[ad_1]
Iskenderun (Turkey), Feb. 10 (AP) — Rescuers pulled several people Friday from the wreckage of shattered buildings, some in freezing temperatures after a catastrophic earthquake hit Turkey and Syria. More than 22,000 people survived being trapped under crushed concrete for more than 100 hours.
Survivors included six relatives huddled in a small pocket under the rubble, a teenager who quenched his thirst by drinking his own urine and a 4-year-old boy who was given a jelly bean to calm him when he was shaken.
But a flurry of dramatic rescue operations – some of which were broadcast live on Turkish television – could not conceal the overwhelming devastation of what the Turkish president has described as one of the greatest disasters in the country’s history.
Entire high-rise neighborhoods have been reduced to twisted metal, powdered concrete and exposed wires, the 7.8-magnitude quake has killed more people than the Fukushima earthquake and tsunami in Japan, and there are undoubtedly many more bodies to be recovered and counted.
Read also | Pakistan: Discussions continue as economic crisis deepens as IMF delays bailout package.
Four days after the quake decimated a vast border region home to more than 13.5 million people, rescuers plucked 17-year-old Adnan Muhammed Korkut from Gaziantep, Turkey, near the quake’s epicentre. ) relatives wept and chanted slogans. He was trapped there for up to 94 hours and was forced to drink his own urine to survive.
“Thank God you’re here,” he said, hugging his mother and others who leaned over him with kisses and hugs as he was loaded into the ambulance.
For one of the rescuers, identified only as Yasemin, Adnan’s survival was devastated.
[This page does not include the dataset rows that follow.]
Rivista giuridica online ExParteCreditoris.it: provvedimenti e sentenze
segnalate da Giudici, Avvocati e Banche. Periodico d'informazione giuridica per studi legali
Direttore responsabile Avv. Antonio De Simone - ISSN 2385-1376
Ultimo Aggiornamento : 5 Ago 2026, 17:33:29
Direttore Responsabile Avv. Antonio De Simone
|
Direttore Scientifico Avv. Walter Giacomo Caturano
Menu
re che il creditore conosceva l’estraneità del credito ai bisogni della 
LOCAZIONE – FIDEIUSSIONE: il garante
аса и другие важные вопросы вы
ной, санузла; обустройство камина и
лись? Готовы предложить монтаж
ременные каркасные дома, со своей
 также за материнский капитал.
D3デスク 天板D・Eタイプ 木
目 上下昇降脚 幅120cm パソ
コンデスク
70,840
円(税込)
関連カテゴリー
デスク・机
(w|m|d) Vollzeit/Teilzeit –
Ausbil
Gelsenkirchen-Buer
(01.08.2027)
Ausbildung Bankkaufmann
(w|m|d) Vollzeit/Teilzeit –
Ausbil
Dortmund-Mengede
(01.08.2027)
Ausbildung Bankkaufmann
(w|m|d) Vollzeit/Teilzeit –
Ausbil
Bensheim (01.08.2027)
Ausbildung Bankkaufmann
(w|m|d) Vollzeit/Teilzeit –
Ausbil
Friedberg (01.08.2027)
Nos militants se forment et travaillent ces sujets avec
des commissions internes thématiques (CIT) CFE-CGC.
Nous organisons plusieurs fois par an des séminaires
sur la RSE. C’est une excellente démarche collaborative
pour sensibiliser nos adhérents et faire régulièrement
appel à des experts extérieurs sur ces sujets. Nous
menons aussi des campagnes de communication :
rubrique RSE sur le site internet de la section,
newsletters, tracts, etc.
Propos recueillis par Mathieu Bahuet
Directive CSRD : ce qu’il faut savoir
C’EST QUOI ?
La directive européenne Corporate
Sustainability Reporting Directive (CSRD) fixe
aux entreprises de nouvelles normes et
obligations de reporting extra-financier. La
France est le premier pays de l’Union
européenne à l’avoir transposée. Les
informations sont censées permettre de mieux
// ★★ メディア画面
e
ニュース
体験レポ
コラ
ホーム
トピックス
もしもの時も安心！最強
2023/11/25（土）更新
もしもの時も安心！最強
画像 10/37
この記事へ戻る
“I have a son like you,” she told him after giving him a warm hug. “I swear to you, I haven’t slept in four days. …I’m trying to get you out.
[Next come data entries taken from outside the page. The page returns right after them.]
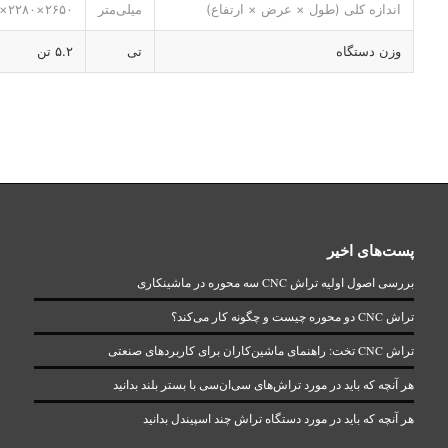
اندازه کلی (طول × عرض × ارتفاع)
میلی‌متر
۲۶۵۰×۲۲۸۰×۲۵۵۰
وزن دستگاه
تی
۵.۲ تن
پست‌های اخیر
بررسی اصول اولیه تراش CNC سه محوره در ماشینکاری
تراش CNC دو محوره چیست و چگونه کار می‌کند؟
تراش CNC تخت: راهنمای ماشین‌کاران برای کاربردهای صنعتی
هر آنچه که باید در مورد تراش‌های سی‌ان‌سی با بستر بلند بدانید
هر آنچه که باید در مورد دستگاه تراش چند اسپیندل بدانید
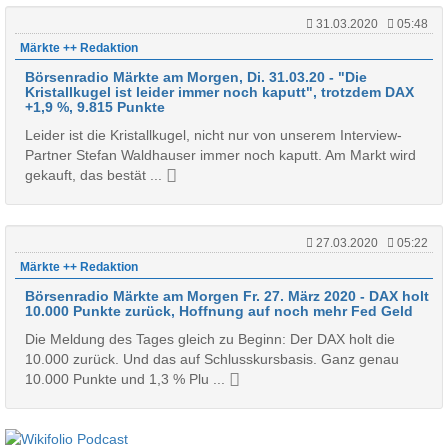
31.03.2020
05:48
Märkte ++ Redaktion
Börsenradio Märkte am Morgen, Di. 31.03.20 - "Die
Kristallkugel ist leider immer noch kaputt", trotzdem DAX
+1,9 %, 9.815 Punkte
Leider ist die Kristallkugel, nicht nur von unserem Interview-
Partner Stefan Waldhauser immer noch kaputt. Am Markt wird
gekauft, das bestät ...
27.03.2020
05:22
Märkte ++ Redaktion
Börsenradio Märkte am Morgen Fr. 27. März 2020 - DAX holt
10.000 Punkte zurück, Hoffnung auf noch mehr Fed Geld
Die Meldung des Tages gleich zu Beginn: Der DAX holt die
10.000 zurück. Und das auf Schlusskursbasis. Ganz genau
10.000 Punkte und 1,3 % Plu ...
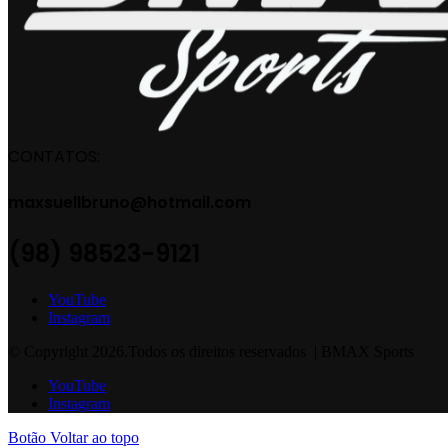
CONTATOS:
maxsuellbruno@hotmail.com
(98) 98523-9121
YouTube
Instagram
© Copyright 2026.Todos os direitos reservados | BMAX Sports
YouTube
Instagram
Botão Voltar ao topo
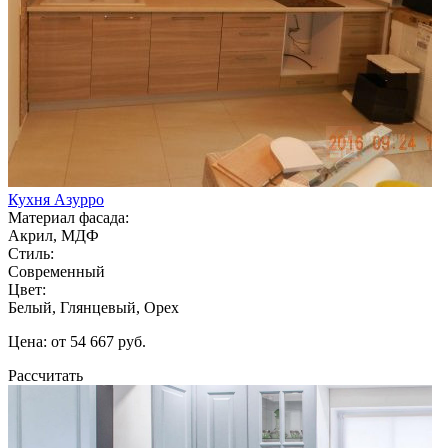
Кухня Азурро
Материал фасада:
Акрил, МДФ
Стиль:
Современный
Цвет:
Белый, Глянцевый, Орех
Цена: от 54 667 руб.
Рассчитать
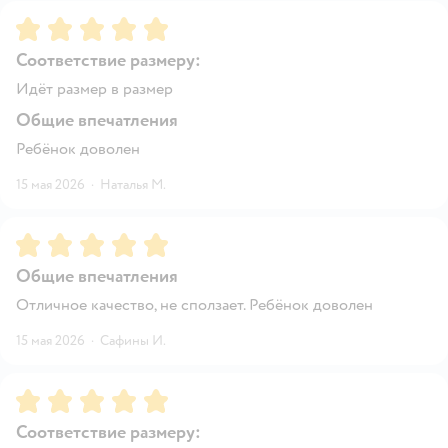
Рейтинг:
5
Соответствие размеру:
Идёт размер в размер
Общие впечатления
Ребёнок доволен
15 мая 2026
·
Наталья М.
Рейтинг:
5
Общие впечатления
Отличное качество, не сползает. Ребёнок доволен
15 мая 2026
·
Сафины И.
Рейтинг:
5
Соответствие размеру:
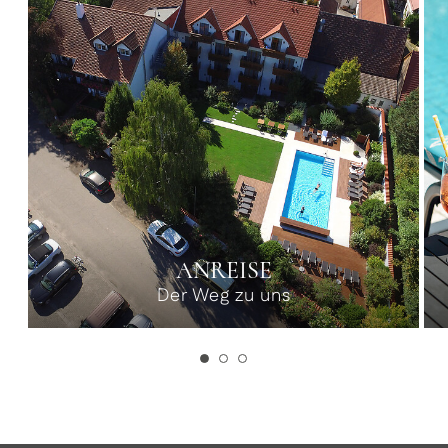
ANREISE
Der Weg zu uns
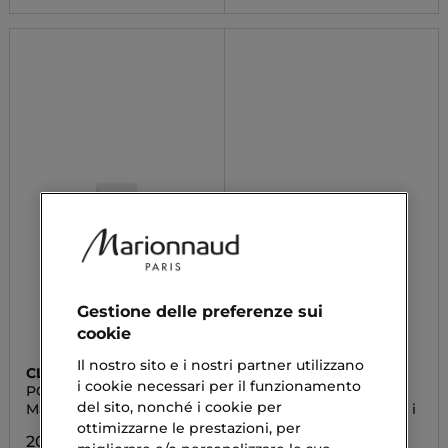
Gestione delle preferenze sui
cookie
Il nostro sito e i nostri partner utilizzano
CLARINS
CLARINS
i cookie necessari per il funzionamento
PORE-LESS
MULTI-ACTIVE JOUR
del sito, nonché i cookie per
Maschera Perfezionante
Crema Giorno per Tutti i
Tipi di Pelle
ottimizzarne le prestazioni, per
20,17 €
Meanwhile, in Adiyaman, rescuers pulled 4-year-old Yagiz Komsu from the rubble of his home 105 hours after the quake struck. They later managed to rescue his mother, Ayfer Komsu, who survived with broken ribs, according to HaberTurk TV, which broadcast the rescue live. The crowd was asked not to cheer or clap so as not to scare the child, who was given a jelly bean, according to the TV station.
Elsewhere, HaberTurk TV said rescuers had identified nine people trapped in the rubble of a high-rise apartment building in Iskenderun and rescued six of them, including one who waved to bystanders as he was carried away on a stretcher women. “God is great!” the crowd chanted after she was brought out.
Just 600 feet (200 meters) from the Mediterranean Sea, the building narrowly escaped flooding when a major earthquake sent floodwaters into the city center.
And there are more stories: A married couple was rescued from the rubble after being buried in a small crevice in Iskenderun for 109 hours. A German team said it took more than 50 hours to free a woman from the rubble of a house in Kirikhan.
In Kahramanmaras, the worst-hit city, two teenage sisters were rescued after surgery video showed an emergency worker playing a pop song on his smartphone to distract them.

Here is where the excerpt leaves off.